During the Later Liang dynasty (907-923), the Office for the Veneration of Governance (Chongzhengyuan) was founded for the administration of military matters by state officials. The Later Tang dynasty (923-936) changed the name to Shumiyuan. Its head, the Shumishi, assisted the Left Grand Chancellor and specialized in military affairs. This office was further elevated during the Song dynasty (960-1279) to parallel the Zhongshu Sheng, which was responsible for civilian matters, while the Shumiyuan was responsible for military affairs. They were called the "two offices" or the "two places". The Zhongshu Sheng was the "Western Office" while the Shumiyuan was the "Eastern Office".

The Shumishi had a deputy called the Vice Military Affairs Commissioner (shumi fushi).

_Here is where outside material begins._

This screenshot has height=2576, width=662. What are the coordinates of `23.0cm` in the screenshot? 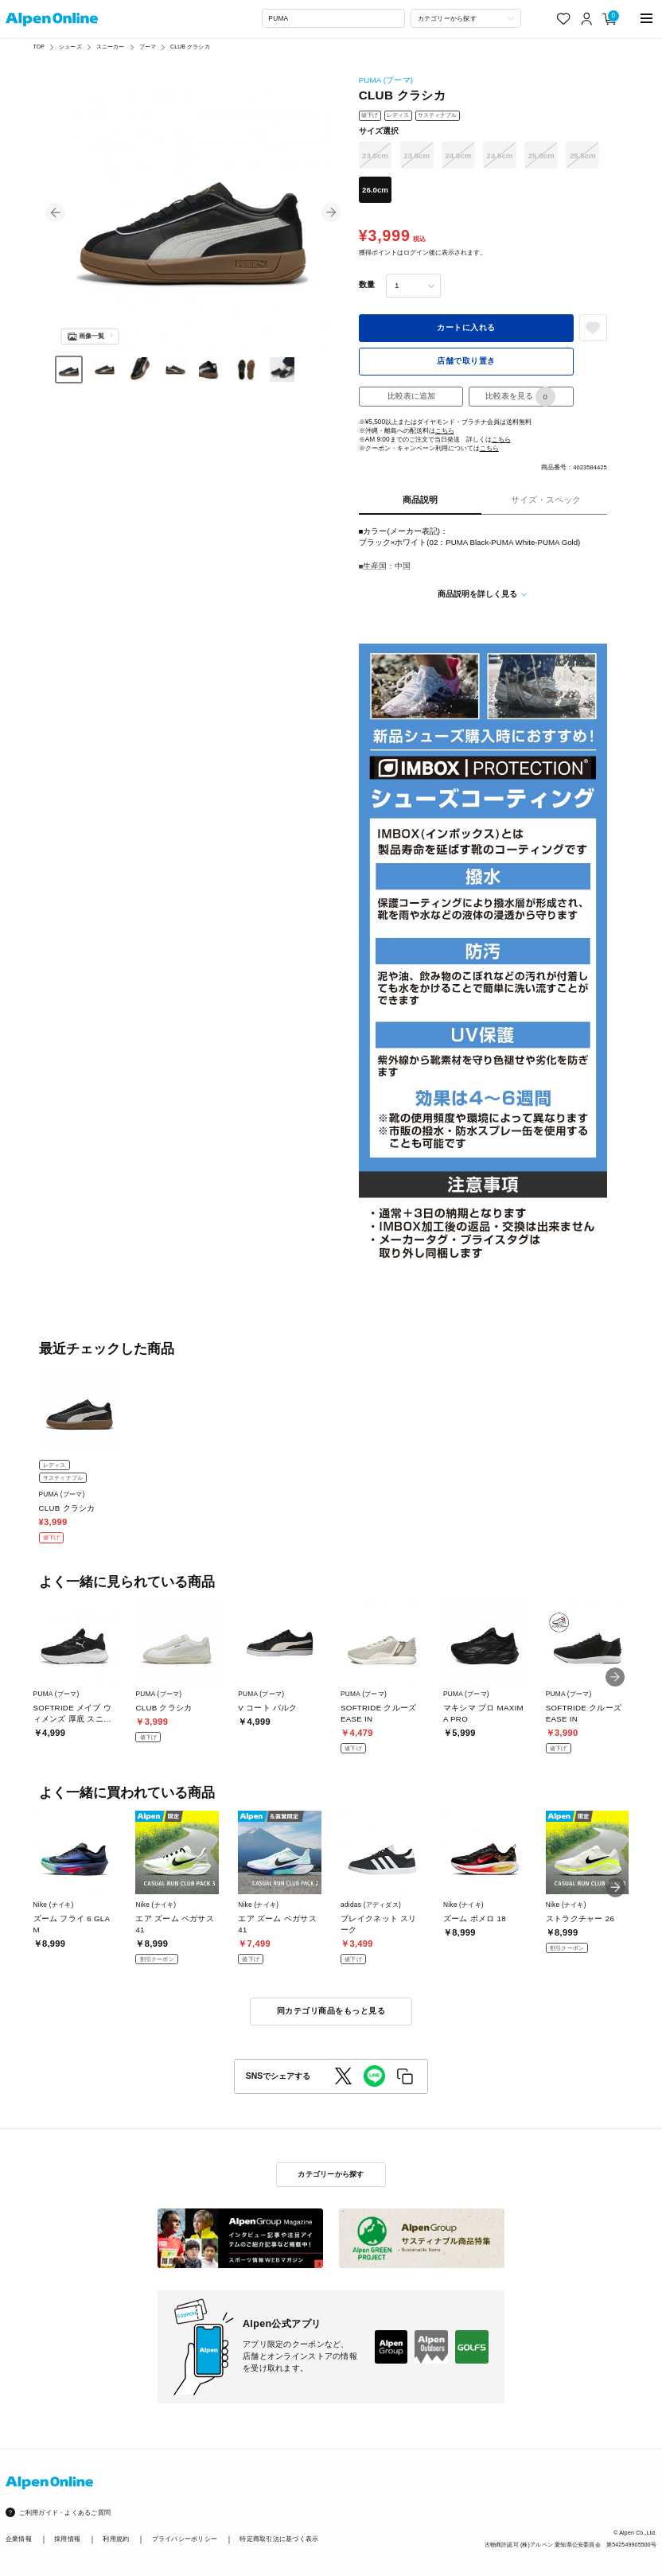 It's located at (375, 155).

The notaries of the Shumiyuan were called qianshu shumiyuan shi while the vice notaries were called tong qianshu shumiyuan shi. Between 1078 and 1089, the commissioner and vice commissioner were called zheng zhangguan and fu zhangguan. Near the end of the Northern Song period (960-1126), numerous officials held the title of Shumishi as an honorific. The title was often held concurrently by the Grand Chancellor. During the Southern Song period (1127-1279), the Shumi Fushi also officially participated in governmental affairs.

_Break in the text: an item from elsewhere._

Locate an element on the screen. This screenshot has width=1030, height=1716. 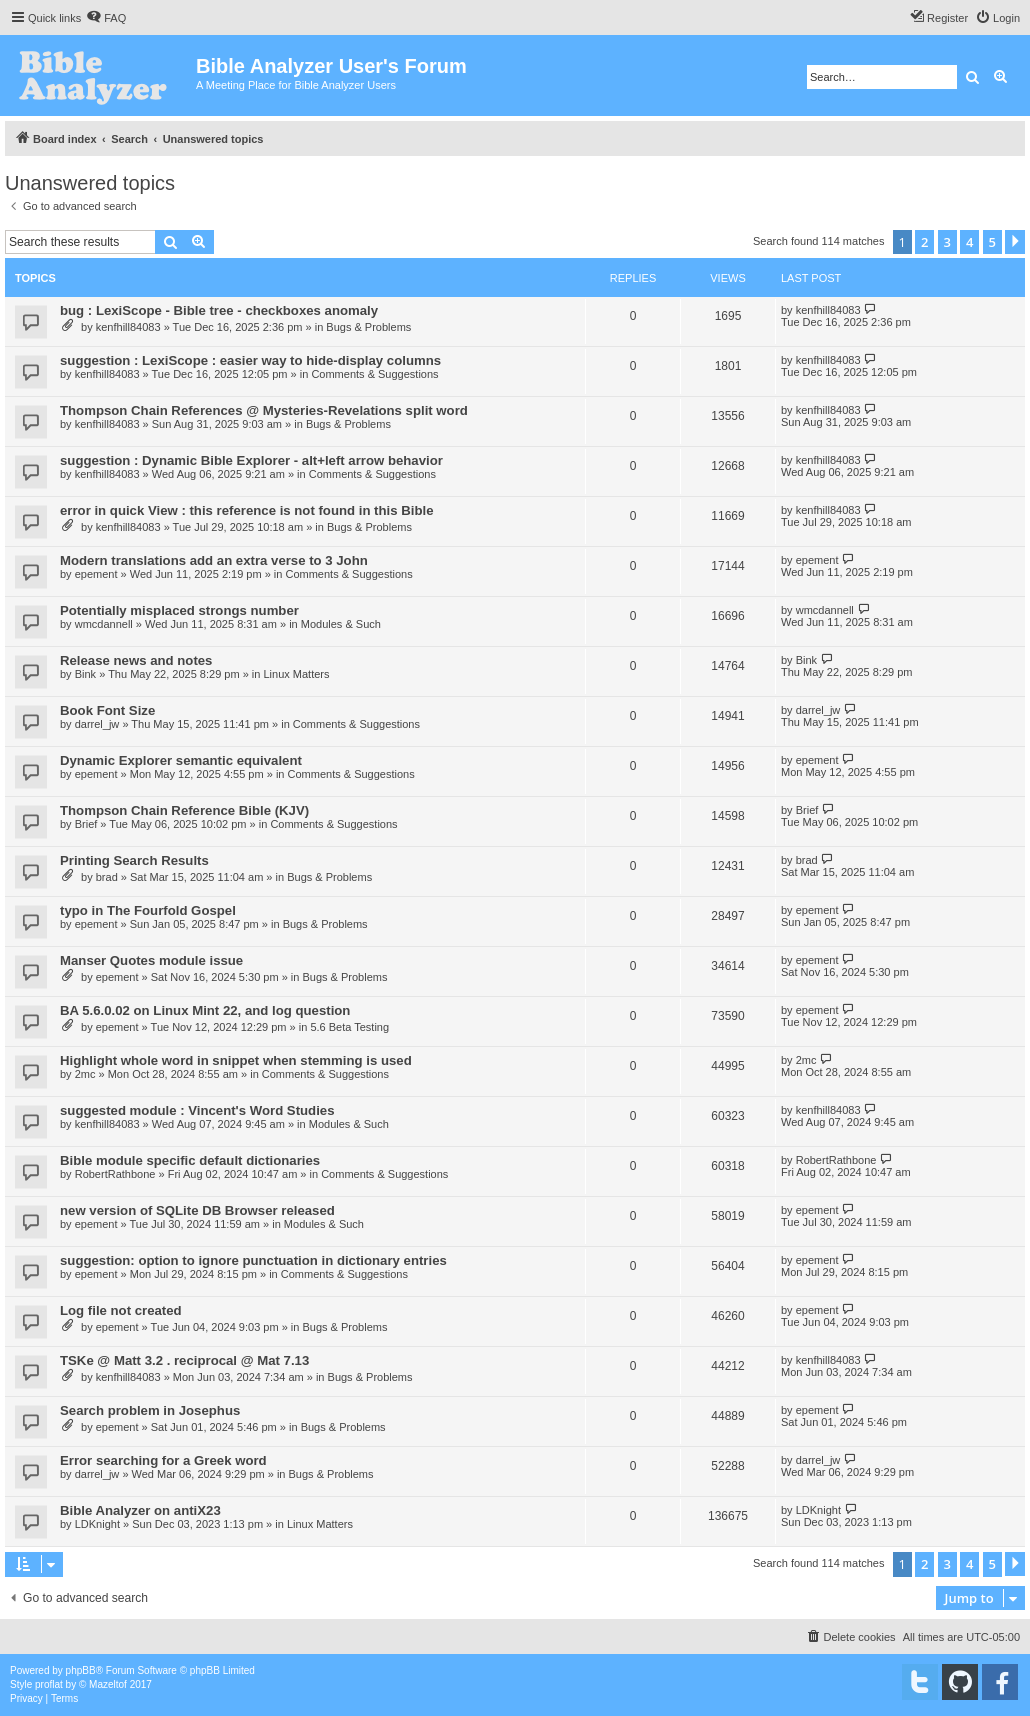
3 [button] is located at coordinates (947, 242).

The Shumiyuan was divided into six departments corresponding to the Six Ministries of Shangshu Sheng. They were headed by a Recipient of Edicts (chengzhi) and each department had one or two Vice Recipients of Edicts (fu chengzhi). The number of departments increased to more than 20 by the beginning of the Southern Song and were reduced back down to the traditional six and an additional department for miscellaneous matters.

===Decline===
In the Khitan Liao dynasty (907-1125), the Shumiyuan was only responsible for Han Chinese military units. It was called the "Southern" or "Chinese" Bureau of Military Affairs (nan shumiyuan). Emperor Shizong of Liao (r. 947-950) founded a Shumiyuan for Khitans that was divided between a northern and southern department. The northern department was responsible for military affairs while the southern department civilian affairs. Similarly, the Jurchens of the Jin dynasty (1115–1234) founded a Shumiyuan in 1123 to deal with Khitan and Han Chinese military units. The Chief Military Command (du yuanshuai fu) was renamed by Wanyan Liang (r. 1149-1160) to Shumiyuan. Emperor Zhangzong of Jin (r. 1189-1208) changed the name back in 1206 but chose to call it Shumiyuan again in 1208.

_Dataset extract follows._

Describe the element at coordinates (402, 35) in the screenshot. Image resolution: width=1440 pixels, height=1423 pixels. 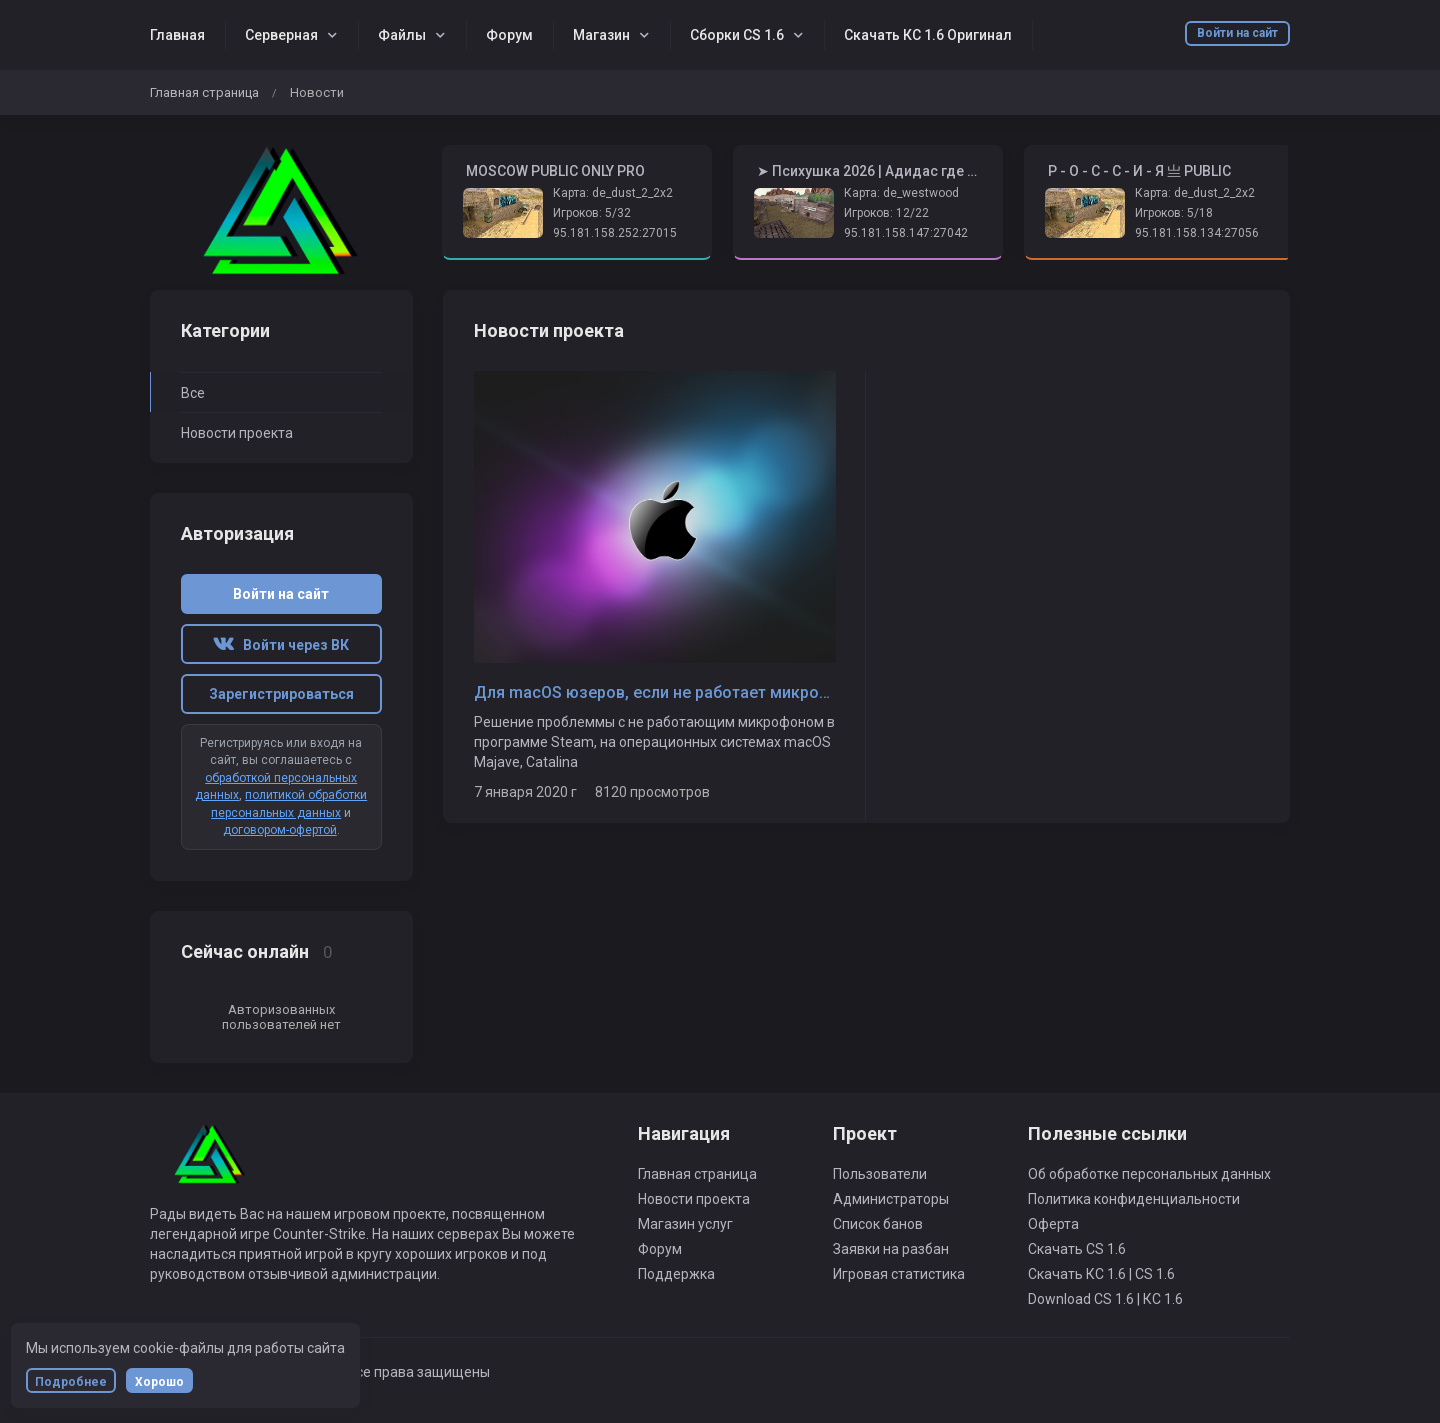
I see `Файлы` at that location.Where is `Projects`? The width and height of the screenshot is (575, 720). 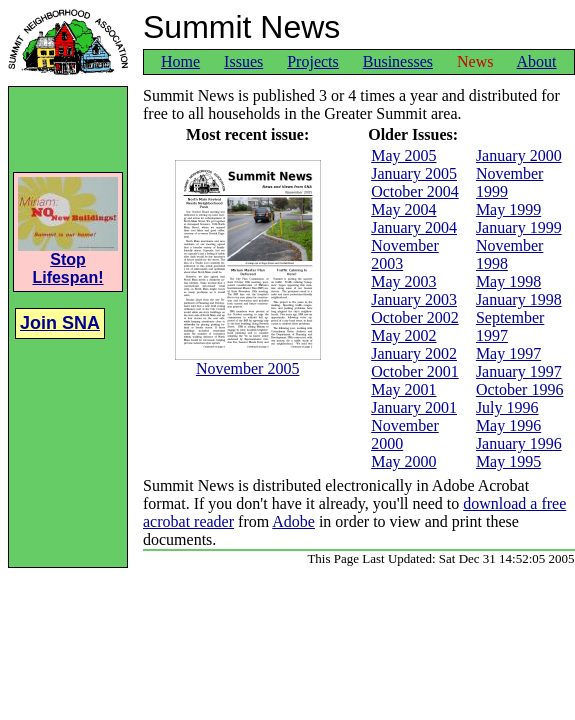
Projects is located at coordinates (313, 61).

Under the Mongol-led Yuan dynasty (1279-1368), the post of Shumishi was held by the heir apparent. In practice, the post was left vacant and the Shumiyuan was guided by a deputy who was in de facto control over the bureau.

The founder of the Ming dynasty (1368-1644), Zhu Yuanzhang (r. 1368-1398), abolished the term Shumiyuan in 1361 during his uprising and replaced it with the Chief Military Command (da dudu fu).